[Entries taken from a collection]
□ □ □

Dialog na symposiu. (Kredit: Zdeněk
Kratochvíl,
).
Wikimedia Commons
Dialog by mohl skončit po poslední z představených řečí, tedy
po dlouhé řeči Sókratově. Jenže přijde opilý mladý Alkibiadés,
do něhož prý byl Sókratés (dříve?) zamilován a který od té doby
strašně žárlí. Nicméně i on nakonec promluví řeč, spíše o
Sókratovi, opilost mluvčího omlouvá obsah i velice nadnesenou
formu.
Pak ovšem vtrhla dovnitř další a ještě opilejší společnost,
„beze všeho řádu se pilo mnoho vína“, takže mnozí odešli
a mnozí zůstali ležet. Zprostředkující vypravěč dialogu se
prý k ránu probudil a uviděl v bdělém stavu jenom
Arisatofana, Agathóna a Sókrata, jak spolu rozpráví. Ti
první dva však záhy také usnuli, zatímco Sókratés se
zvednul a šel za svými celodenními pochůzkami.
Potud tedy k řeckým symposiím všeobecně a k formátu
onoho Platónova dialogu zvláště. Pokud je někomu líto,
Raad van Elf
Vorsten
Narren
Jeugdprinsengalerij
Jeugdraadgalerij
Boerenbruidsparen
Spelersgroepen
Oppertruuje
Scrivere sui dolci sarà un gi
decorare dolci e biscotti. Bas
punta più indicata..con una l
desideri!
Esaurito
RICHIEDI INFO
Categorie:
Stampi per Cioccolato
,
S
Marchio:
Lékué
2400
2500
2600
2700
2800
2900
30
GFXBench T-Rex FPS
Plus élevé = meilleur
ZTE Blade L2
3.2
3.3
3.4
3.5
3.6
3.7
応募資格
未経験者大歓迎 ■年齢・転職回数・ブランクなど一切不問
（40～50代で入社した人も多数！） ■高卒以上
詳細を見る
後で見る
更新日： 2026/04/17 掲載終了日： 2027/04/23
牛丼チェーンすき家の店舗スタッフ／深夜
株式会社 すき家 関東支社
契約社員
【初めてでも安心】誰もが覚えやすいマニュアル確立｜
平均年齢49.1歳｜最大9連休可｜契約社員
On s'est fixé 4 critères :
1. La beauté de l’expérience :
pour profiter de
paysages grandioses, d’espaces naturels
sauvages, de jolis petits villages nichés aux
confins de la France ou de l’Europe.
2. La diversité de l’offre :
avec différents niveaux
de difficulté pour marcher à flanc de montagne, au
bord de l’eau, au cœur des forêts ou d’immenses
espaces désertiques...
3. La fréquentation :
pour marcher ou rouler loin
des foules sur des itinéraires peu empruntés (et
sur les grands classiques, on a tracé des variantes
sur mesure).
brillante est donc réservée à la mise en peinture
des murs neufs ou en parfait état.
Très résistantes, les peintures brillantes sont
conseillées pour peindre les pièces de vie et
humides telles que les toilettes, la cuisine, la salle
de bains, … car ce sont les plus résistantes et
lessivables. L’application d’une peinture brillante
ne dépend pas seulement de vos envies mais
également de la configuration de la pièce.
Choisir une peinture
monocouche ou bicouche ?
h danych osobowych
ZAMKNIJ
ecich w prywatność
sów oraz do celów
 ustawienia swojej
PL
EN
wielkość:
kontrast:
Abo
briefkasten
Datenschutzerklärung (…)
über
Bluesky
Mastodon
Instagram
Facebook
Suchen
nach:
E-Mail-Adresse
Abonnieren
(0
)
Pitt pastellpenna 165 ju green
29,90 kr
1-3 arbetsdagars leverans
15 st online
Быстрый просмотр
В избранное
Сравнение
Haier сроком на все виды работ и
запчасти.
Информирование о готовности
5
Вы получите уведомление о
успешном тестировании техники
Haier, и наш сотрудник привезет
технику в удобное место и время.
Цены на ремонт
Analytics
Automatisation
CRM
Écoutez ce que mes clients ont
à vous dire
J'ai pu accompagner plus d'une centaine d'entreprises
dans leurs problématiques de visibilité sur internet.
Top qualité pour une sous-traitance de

□ □ □

(TASK PROMPT):
Go line by line through the data, copying each one that contains the word "dolci".

(FINAL ANSWER):
Scrivere sui dolci sarà un gi
decorare dolci e biscotti. Bas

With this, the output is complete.